Northalsted

Chicago’s Pride History

Published on June 20, 2024

Ronnie Frey’s Bits of Boystown Adventure takes you through the heart of the Northalsted corridor, including 20 bars, community centers, and sites that tell the history of Chicago’s LGBTQ community.

By Dave Lifton (@daveeatschicago)

Although Chicago today is liberal and progressive, that hasn’t always been the case, particularly with regard to the LGBTQ community. Anti-sodomy laws had been on the books in Illinois since its days as a British territory, when it was punishable by death. In 1851, Chicago’s City Council passed a series of “public morals and decency” ordinances, one of which prohibited cross-dressing with a minimum fine of $20, four times the then-national average.

However, those laws were often flouted by the turn of the century in the brothels in the Levee, the infamous South Loop vice district that saw the rise of Chicago’s history with organized crime. After the Levee was shut down in 1911, Towertown—a Near North Side neighborhood located a few blocks west of the Water Tower—emerged as a bohemian art colony. It was essentially Chicago’s first gay-friendly residential neighborhood.

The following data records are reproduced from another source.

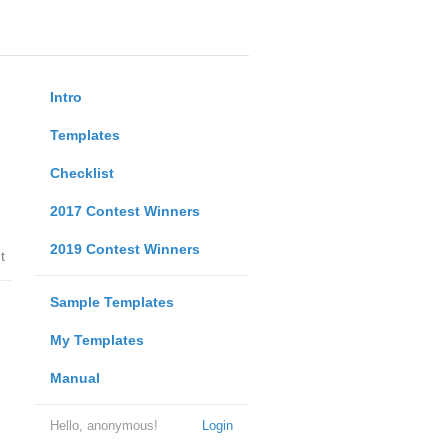
Intro
Templates
Checklist
2017 Contest Winners
2019 Contest Winners
t
Sample Templates
My Templates
Manual
Hello, anonymous!
Login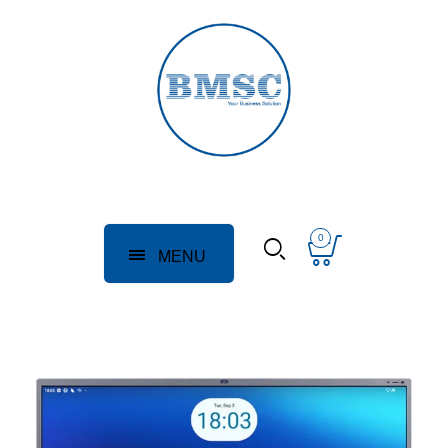
0
MENU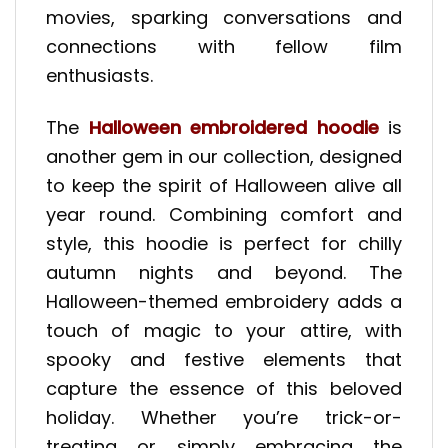
movies, sparking conversations and
connections with fellow film
enthusiasts.
The
Halloween embroidered hoodie
is
another gem in our collection, designed
to keep the spirit of Halloween alive all
year round. Combining comfort and
style, this hoodie is perfect for chilly
autumn nights and beyond. The
Halloween-themed embroidery adds a
touch of magic to your attire, with
spooky and festive elements that
capture the essence of this beloved
holiday. Whether you’re trick-or-
treating or simply embracing the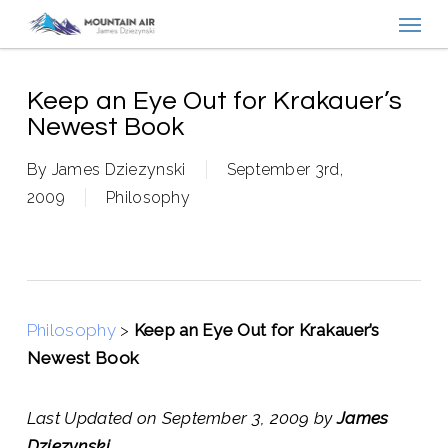
Menu
Skip
to
main
content
Keep an Eye Out for Krakauer’s
Newest Book
By
James Dziezynski
September 3rd,
2009
Philosophy
Philosophy
>
Keep an Eye Out for Krakauer’s
Newest Book
Last Updated on September 3, 2009 by
James
Dziezynski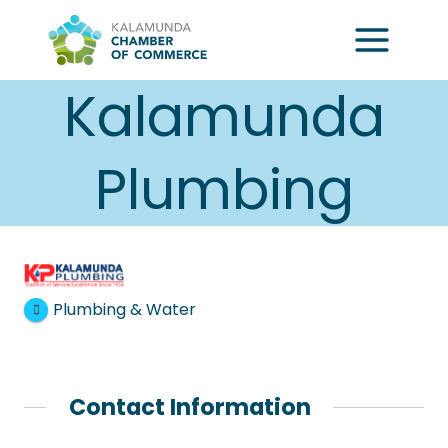
Skip
to
content
Kalamunda
Plumbing
Plumbing & Water
Contact Information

In 1924, German immigrant Henry Gerber founded the first gay rights organization in the U.S., the Society for Human Rights from his home in Old Town. It only lasted a few months before Gerber and other members were arrested on trumped-up obscenity charges. They were eventually dropped, but the damage done to Gerber and the Society for Human Rights was irreparable.

The growth of Michigan Ave. north of the river put an end to Towertown by the late 1930s as property values rose, and the local LGBTQ community splintered. Meanwhile, numerous nightclubs in Bronzeville featured performances by gay blues and jazz musicians and female impersonators, who played to desegrated audiences. ‘Drag Balls’ were regularly held on Halloween and New Year’s Eve, when they could get around the cross-dressing laws by being billed as costume parties. 

Not too long after World War II, however, queer Blacks left Bronzeville for Hyde Park and South Shore, where the Jeffery Pub, Chicago’s oldest continually-operated gay bar, opened in 1965. Whites, who had been nomadic since the demise of Towertown, created a couple of enclaves. The first was not too far away from Towertown, with the corner of Dearborn and Division taking on the nickname of “Quearborn and Perversion,” and the city’s first leather bar, the Gold Coast, opening a block away in 1958. The second North Side spot was at the triangular intersection of Clark, Broadway, and Diversey in a changing Lakeview neighborhood called “New Town.”

Although Illinois’ decriminalized sodomy in 1961, gay and lesbian bars in Chicago were regularly subjected to raids by police. The community based in the Gold Coast was displaced when the city, in the name of urban renewal, leveled blocks to make way for the Carl Sandburg Village housing development. They joined the larger group in New Town.

On June 28, 1969, a routine raid on the Stonewall Inn, a gay bar in New York’s Greenwich Village, became the catalyst for the modern gay rights movement when patrons fought back. A year later, Chicago’s gay community celebrated the anniversary of the uprising with the city’s first Pride Parade, with 150 people marching from Washington Square Park to Daley Plaza and chanting outside City Hall.

LGBT flag in Northalsted

The next year, the Parade moved to New Town and, over the next decade, the neighborhood became what Chicago’s LGBTQ community never had, a permanent home, with N. Halsted St. becoming its commercial center. Gay Horizons (now Center on Halsted) opened as a community center in 1973, the same year the law against cross-dressing was repealed. The numbers gave them economic and political clout. Mayor Jane Byrne proved a friend to the community, honoring the 1981 Pride Parade with a proclamation, ending LGBT discrimination in hiring, and calling off the police harassment.

In the 1980s, the AIDS epidemic ran rampant through America, killing more than 14,500 Chicagoans. A pair of newspapers, Windy City Times and Outlines, launched to provide Chicago’s LGBTQ community with crucial information. A political cartoonist named Danny Sotomayor, who was diagnosed with HIV in 1987, became the local face of the movement through his involvement with ACT UP.

By the end of the decade, New Town had been christened Boystown, and it became the first American neighborhood to be recognized for its importance to the gay community in 1997 by Mayor Richard M. Daley. The Legacy Walk, a series of plaques commemorating the lives of 40 difference-makers in the global LGBTQ community, was installed on Halsted between 2012 and 2018.

In 2020, the name was changed once again, to Northalsted, to be more inclusive of the entire LGBTQ community. Two years later, the AIDS Garden was opened on the lakefront near Belmont Ave., as a memorial to those who died during the epidemic. Its centerpiece is a 30-foot sculpture of Keith Haring’s “Self-Portrait,” and the 2.5-acre garden features spaces for education and reflection.

Northalsted holds a special place in the struggle for LGBTQ rights in the U.S. As it evolves, it continues to remind us of how much work still needs to be done.